Review the material line by line. Identify and copy every line that contains the string "Nvidia".
[Available data]
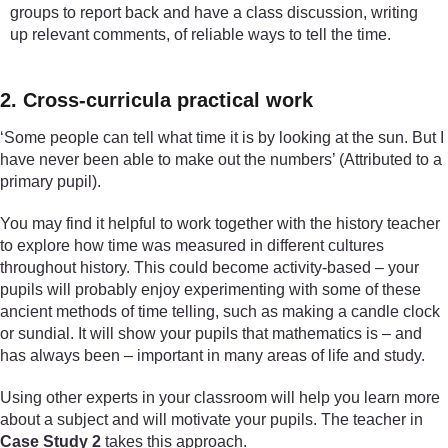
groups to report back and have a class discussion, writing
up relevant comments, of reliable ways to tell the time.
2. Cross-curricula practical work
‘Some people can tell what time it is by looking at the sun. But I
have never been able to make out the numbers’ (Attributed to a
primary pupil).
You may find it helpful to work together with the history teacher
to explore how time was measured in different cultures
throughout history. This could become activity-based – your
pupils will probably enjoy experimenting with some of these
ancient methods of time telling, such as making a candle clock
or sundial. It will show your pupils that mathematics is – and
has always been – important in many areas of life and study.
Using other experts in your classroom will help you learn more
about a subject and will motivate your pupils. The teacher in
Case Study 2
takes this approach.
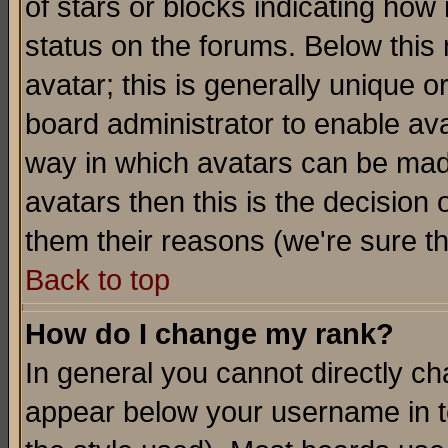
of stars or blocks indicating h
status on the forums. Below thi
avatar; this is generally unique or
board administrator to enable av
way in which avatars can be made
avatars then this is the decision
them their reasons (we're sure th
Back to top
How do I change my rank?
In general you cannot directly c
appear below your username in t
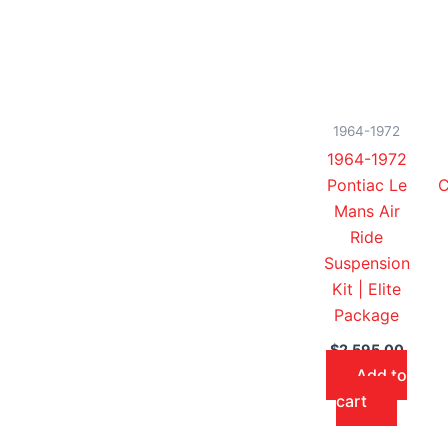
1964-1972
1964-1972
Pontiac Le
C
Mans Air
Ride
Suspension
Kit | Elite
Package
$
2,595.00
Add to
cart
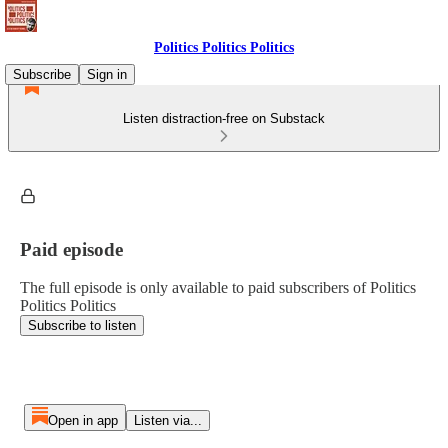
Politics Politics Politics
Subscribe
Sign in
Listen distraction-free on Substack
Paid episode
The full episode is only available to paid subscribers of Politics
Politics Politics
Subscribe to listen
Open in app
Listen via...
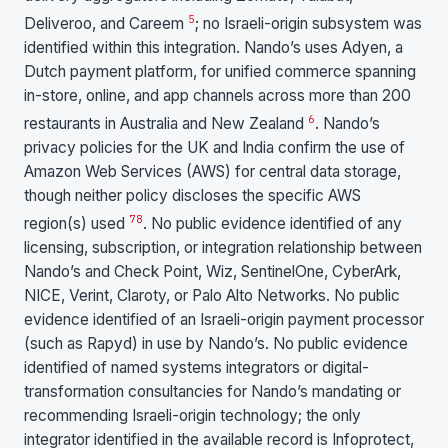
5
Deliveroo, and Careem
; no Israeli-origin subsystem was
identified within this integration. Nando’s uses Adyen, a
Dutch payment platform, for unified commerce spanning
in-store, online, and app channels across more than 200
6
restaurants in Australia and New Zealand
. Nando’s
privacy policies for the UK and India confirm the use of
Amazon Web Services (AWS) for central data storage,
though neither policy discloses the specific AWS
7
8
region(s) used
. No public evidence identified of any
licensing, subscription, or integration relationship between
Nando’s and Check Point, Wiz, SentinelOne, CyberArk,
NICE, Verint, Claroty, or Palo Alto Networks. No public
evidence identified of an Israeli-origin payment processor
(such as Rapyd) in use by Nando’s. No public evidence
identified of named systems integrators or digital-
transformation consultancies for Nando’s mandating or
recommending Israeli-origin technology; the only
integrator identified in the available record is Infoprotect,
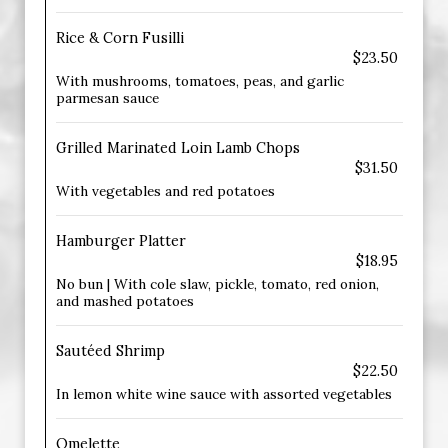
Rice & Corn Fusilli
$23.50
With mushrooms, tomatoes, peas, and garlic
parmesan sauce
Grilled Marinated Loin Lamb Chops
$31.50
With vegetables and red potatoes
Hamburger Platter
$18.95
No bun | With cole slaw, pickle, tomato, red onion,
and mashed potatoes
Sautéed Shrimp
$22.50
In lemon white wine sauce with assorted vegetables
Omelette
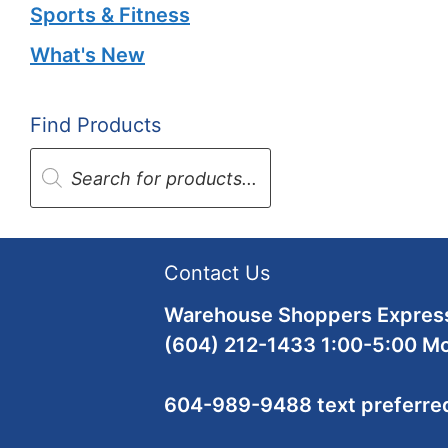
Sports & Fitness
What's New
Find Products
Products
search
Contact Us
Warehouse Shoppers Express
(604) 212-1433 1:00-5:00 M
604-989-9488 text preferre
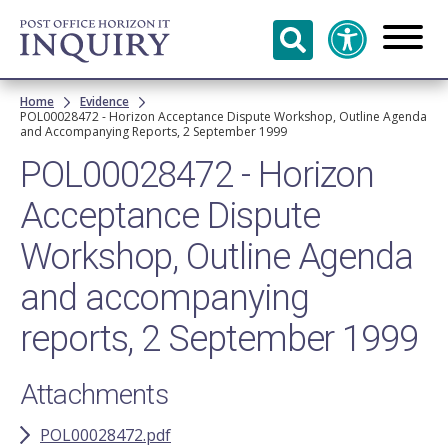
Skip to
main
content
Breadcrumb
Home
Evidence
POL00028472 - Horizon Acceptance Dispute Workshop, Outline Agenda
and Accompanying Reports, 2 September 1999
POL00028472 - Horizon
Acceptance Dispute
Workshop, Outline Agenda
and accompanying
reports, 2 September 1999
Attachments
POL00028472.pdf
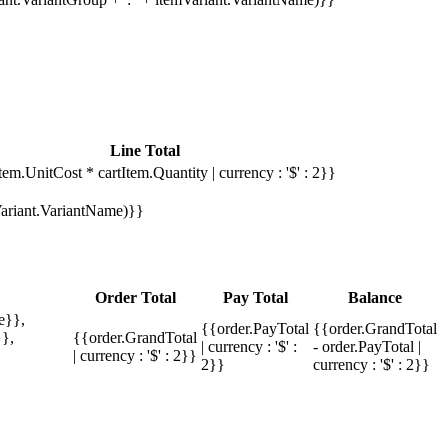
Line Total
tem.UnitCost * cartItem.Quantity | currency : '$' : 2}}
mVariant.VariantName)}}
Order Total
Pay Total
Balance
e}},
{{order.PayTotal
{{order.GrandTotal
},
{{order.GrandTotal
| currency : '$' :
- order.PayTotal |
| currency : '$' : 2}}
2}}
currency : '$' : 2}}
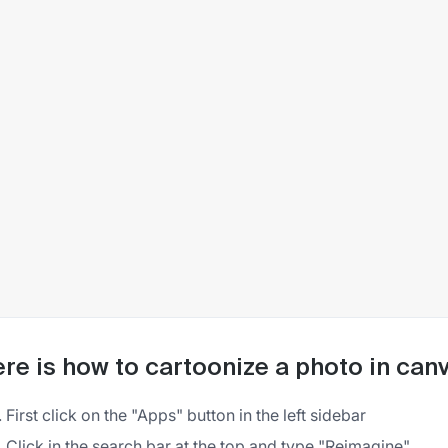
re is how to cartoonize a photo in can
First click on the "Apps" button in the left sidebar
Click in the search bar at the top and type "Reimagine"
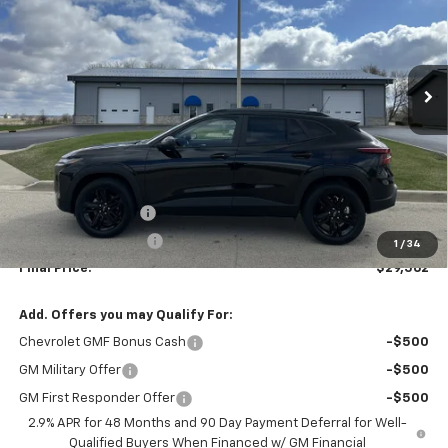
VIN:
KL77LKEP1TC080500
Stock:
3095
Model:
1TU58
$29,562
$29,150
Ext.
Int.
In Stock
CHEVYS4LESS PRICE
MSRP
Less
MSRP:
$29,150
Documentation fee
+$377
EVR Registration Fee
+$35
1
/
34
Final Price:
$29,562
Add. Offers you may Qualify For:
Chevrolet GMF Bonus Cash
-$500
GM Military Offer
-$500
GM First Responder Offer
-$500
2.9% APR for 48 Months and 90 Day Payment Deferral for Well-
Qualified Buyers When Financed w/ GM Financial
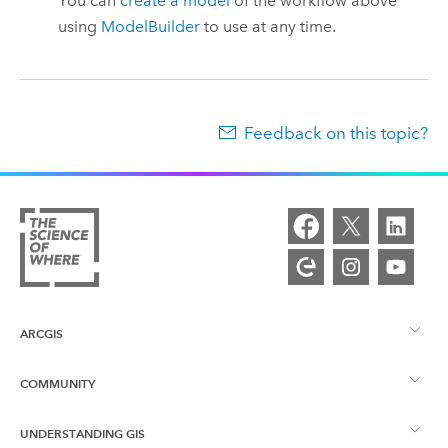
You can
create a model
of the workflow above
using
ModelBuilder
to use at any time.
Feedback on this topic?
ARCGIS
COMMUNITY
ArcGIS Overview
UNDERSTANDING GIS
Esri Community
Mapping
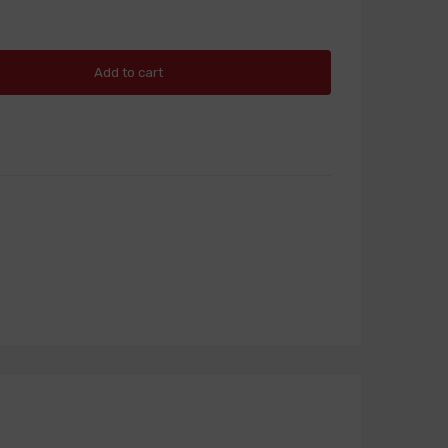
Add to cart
[/Available data]
[Available data]
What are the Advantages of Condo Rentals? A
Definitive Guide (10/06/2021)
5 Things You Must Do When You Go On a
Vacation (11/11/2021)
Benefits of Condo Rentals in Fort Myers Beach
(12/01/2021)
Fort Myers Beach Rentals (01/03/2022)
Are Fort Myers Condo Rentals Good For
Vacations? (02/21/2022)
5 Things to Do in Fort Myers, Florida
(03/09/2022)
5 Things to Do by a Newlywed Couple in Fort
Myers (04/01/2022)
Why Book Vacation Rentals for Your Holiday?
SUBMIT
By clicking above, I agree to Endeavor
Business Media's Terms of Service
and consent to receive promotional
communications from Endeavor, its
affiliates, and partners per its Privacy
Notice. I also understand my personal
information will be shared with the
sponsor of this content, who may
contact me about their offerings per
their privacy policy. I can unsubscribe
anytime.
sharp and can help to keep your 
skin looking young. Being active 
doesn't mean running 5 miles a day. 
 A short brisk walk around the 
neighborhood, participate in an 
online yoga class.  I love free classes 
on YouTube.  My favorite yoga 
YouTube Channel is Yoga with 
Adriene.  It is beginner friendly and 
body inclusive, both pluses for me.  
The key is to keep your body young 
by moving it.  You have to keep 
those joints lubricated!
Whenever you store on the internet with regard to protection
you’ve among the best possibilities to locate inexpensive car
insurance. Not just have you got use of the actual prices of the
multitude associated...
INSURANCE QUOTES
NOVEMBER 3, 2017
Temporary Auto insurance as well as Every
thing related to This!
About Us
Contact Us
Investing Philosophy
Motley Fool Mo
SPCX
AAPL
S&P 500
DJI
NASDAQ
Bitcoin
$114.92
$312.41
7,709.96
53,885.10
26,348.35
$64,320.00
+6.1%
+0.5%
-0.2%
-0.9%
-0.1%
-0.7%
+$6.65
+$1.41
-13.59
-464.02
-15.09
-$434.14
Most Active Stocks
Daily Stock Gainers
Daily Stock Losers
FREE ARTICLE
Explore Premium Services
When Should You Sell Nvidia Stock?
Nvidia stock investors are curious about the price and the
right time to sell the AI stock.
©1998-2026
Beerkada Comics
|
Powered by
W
[/Available data]
[Available data]
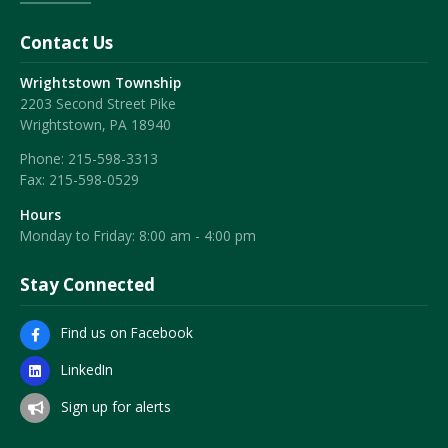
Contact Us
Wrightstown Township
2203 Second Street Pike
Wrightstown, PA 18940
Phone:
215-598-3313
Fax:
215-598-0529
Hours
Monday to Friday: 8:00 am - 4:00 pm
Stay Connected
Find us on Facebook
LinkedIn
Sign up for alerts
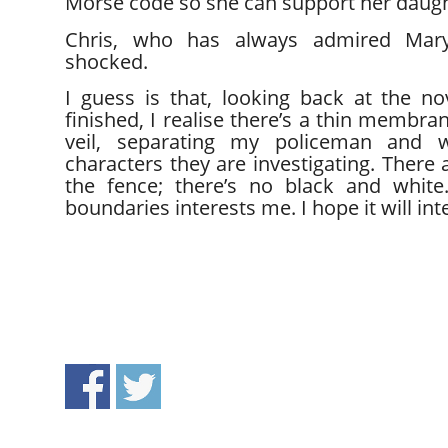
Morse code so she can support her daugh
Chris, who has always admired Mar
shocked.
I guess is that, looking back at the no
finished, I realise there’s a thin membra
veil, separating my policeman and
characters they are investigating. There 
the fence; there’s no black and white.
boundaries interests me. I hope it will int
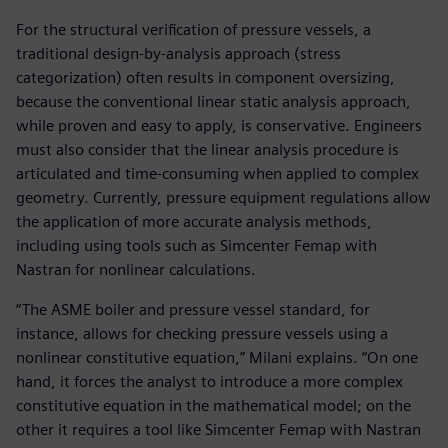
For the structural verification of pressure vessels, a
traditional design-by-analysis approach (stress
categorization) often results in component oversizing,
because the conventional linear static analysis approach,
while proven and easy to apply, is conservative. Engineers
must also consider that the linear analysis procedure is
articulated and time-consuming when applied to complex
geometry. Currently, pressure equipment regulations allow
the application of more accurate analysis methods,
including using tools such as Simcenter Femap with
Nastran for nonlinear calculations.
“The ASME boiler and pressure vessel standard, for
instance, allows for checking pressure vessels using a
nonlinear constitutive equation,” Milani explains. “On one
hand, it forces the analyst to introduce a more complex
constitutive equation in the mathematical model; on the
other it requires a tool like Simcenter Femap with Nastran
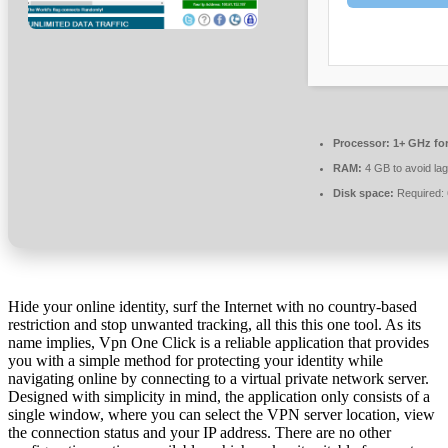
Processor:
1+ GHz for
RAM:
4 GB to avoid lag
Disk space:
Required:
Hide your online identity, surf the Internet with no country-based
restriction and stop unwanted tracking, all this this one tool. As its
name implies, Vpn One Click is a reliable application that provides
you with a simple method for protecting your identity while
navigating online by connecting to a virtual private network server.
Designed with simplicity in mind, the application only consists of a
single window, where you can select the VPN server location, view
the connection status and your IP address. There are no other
[/Available data]
**Answer to this exercise**:
When Should You Sell Nvidia Stock?
Nvidia stock investors are curious about the price and the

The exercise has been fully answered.